# AUTO FINESSE review



## dippa (Mar 8, 2007)

So the other week i brought some bits from the auto finesse stand at the auto sport show, a wool mitt, drying towel and some alloy wheel cleaning brushes set of 3 , all came to a tidy discounted sum of £40. 

Used them today and i must admit what a waste of money the mitt once wet is very poor quality and the elastic on the wrist is it too small to get your hands in, the alloy wheel cleaning brushes once wet obviously quite heavy don't seem to feel up to the task and don't even fit in most alloys gaps and hold the dirt as the material used is cheap.

Overall not as good as other brands I've previously used and these guys seem to be everywhere . 

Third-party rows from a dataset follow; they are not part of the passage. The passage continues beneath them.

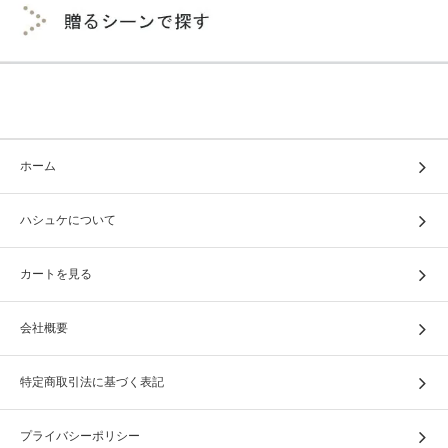
ホーム
ハシュケについて
カートを見る
会社概要
特定商取引法に基づく表記
プライバシーポリシー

All i kept thinking was this is some cheap china stuff branded and promoted well.


----------



## gtr mart (Mar 29, 2004)

Good feedback, thanks. I find the stuff a bit hit nd miss. I like the avalanche snowfoam. But had some wheel cleaner and didn't think it that good. Shan't be trying the mit's now.


----------



## matty32 (Dec 18, 2005)

well for cleaning the car, my trusty set up for years has been the following.

(there are more stuff like clay bars etc, but these are the basics). Plus get yourself some decent microfibers. i only use them once then bin them to avoid any scratches, or reuse them on the engine etc if they have been used for bodywork.

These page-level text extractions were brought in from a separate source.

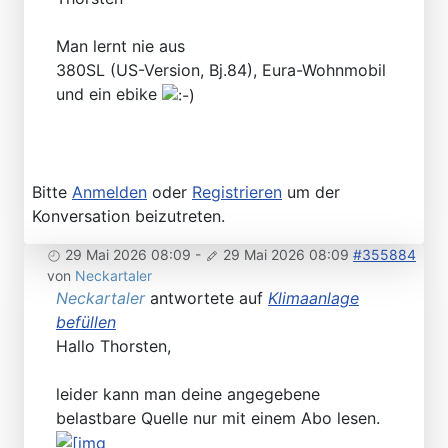
Man lernt nie aus
380SL (US-Version, Bj.84), Eura-Wohnmobil
und ein ebike
Bitte
Anmelden
oder
Registrieren
um der
Konversation beizutreten.
29 Mai 2026 08:09
-
29 Mai 2026 08:09
#355884
von
Neckartaler
Neckartaler
antwortete auf
Klimaanlage
befüllen
Hallo Thorsten,
leider kann man deine angegebene
belastbare Quelle nur mit einem Abo lesen.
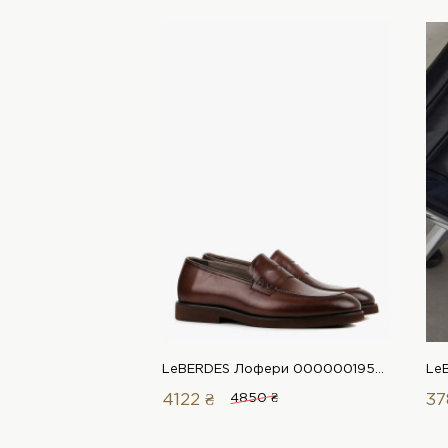
LeBERDES Лофери 00000019531 1 Магазин взуття “Favorite Shoes”
4122 ₴
4850 ₴
37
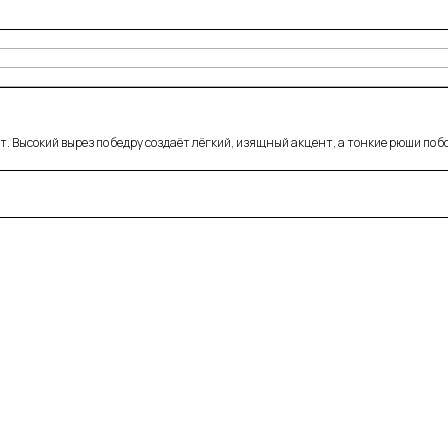
. Высокий вырез по бедру создаёт лёгкий, изящный акцент, а тонкие рюши по 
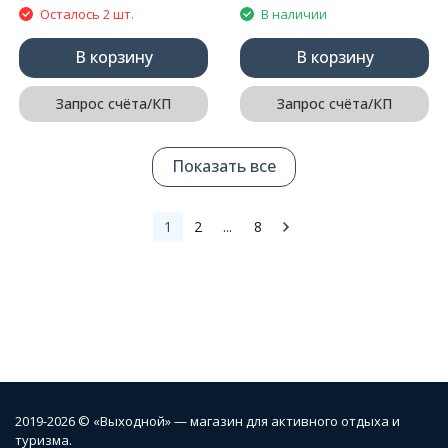
Осталось 2 шт.
В наличии
В корзину
В корзину
Запрос счёта/КП
Запрос счёта/КП
Показать все
1
2
...
8
2019-2026 © «Выходной» — магазин для активного отдыха и
туризма.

glass cleaner (angelwax) & fall out remover

"vision" & "Revelation"

https://angelwax.co.uk/

buckets 
Scratch Shield Bucket Filter | Grit Guard Bucket Insert plus poor boys bucket

or

Grit Guard® Insert & Mirror Bright Bucket

wheel brush (does not snap etc, great quality)
EZ Detail GO EZ Brush | Heavy Duty Wheel Cleaning Brush


citrus cleaner (like valet pro)

Swissvax Wheel Brush | Ultra-Safe Pigs Hair Wheel Cleaning Brush

shampoo

Soft Wash Gel

grime remover
R222 Total Auto Wash | Ultra-Safe Bug & Grime Remover

dryer

www.swissvax.co.uk

waxes, 

Fusso type (JP) is the best, but they do vary. 

UK based ones like Finishkare are good (pink wax 2685)

Detailing spray (various) but finishkare pink 425 is good

leather cleaner

Gold Class Rich Leather Cleaner & Conditioner 400ML


i have tried alot over the years, chemical guys etc

but those who know me and how much time i take to clean the car(s) etc know the above is a good sounding set of products.

hope it helps.

oh and on a side note, out of all the wash mits.

the "kent" branded ones you can buy in Asda are very good for £3.

i just wash mine every time its used.


----------



## AndyABC (Jan 16, 2018)

dippa said:


> So the other week i brought some bits from the auto finesse stand at the auto sport show, a wool mitt, drying towel and some alloy wheel cleaning brushes set of 3 , all came to a tidy discounted sum of £40.
> 
> Used them today and i must admit what a waste of money the mitt once wet is very poor quality and the elastic on the wrist is it too small to get your hands in, the alloy wheel cleaning brushes once wet obviously quite heavy don't seem to feel up to the task and don't even fit in most alloys gaps and hold the dirt as the material used is cheap.
> 
> ...


Give the drying towel a couple of washes to remove the lint. 

I have to say the wash mitts aren't the greatest, so if you aren't happy send them over an email, James will be fine with returns.


----------



## evogeof (Aug 3, 2014)

dont use fabric softeners when you wash your towels


----------



## PaulH0070 (Oct 19, 2017)

matty32 said:


> oh and on a side note, out of all the wash mits.
> 
> the "kent" branded ones you can buy in Asda are very good for £3.
> 
> i just wash mine every time its used.


Ha, I was going to post this. Excellent value and can't fault them.

My best find at the moment is their own brand luxury drying towel from Polished Bliss, best I've used by far (if you're a wiper, not a dabber)


----------



## Cal3533 (Sep 12, 2015)

I Like AF products. Admittedly some of there stuff isn't the best, but there snow foam, Citrus wash is very good imo.

Gtechniq & autobrite are usually my first picks though. Would also like to try Polish Angel as they're products are meant to be good!


----------